__SUPPLIED MATERIAL__

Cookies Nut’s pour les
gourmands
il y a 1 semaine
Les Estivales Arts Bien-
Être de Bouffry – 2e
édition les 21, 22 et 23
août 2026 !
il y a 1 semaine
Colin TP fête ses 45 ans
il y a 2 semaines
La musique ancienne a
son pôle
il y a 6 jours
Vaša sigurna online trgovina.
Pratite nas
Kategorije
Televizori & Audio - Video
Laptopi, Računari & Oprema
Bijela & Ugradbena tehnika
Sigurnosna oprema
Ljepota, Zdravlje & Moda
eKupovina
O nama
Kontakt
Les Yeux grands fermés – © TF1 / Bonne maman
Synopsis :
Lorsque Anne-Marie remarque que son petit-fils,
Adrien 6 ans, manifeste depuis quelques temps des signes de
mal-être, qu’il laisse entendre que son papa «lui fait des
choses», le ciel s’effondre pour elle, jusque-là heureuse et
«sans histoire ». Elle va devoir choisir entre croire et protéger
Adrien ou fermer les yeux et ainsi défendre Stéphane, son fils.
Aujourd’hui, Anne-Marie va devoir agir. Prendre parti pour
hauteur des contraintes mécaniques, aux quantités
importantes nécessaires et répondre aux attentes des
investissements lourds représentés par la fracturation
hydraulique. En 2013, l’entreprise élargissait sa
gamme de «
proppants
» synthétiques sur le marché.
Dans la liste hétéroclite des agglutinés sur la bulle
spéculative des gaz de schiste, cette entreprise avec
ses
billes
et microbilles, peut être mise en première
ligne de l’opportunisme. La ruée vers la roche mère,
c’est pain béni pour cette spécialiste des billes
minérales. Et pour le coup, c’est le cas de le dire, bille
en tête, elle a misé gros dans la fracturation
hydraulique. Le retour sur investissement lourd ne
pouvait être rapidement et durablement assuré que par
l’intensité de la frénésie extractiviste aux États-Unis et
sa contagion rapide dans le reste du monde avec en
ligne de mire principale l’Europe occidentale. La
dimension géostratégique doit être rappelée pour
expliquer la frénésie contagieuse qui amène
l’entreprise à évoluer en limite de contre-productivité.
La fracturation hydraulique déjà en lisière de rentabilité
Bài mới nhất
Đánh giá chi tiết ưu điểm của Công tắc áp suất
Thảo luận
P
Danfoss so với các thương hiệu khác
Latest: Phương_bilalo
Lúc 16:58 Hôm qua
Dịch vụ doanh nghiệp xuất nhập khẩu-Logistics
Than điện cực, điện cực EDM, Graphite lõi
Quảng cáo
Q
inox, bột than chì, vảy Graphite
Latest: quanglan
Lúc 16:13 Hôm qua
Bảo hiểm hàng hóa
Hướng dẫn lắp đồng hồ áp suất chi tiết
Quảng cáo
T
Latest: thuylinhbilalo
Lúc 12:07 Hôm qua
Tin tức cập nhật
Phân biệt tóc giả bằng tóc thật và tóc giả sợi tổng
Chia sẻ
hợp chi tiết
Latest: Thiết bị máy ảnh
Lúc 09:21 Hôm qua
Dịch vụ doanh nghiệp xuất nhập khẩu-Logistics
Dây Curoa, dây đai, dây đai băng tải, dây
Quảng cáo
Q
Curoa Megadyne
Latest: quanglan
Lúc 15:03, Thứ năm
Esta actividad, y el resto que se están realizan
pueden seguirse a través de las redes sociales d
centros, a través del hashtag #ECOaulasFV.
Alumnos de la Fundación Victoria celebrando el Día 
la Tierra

__EXERCISE INSTRUCTIONS__
Retype only the lines above between the line with "Đánh giá chi" and the line with "Lúc 16:13 Hôm qua", counting those two lines as well, and keep every character as it is.

__EXPECTED ANSWER__
Đánh giá chi tiết ưu điểm của Công tắc áp suất
Thảo luận
P
Danfoss so với các thương hiệu khác
Latest: Phương_bilalo
Lúc 16:58 Hôm qua
Dịch vụ doanh nghiệp xuất nhập khẩu-Logistics
Than điện cực, điện cực EDM, Graphite lõi
Quảng cáo
Q
inox, bột than chì, vảy Graphite
Latest: quanglan
Lúc 16:13 Hôm qua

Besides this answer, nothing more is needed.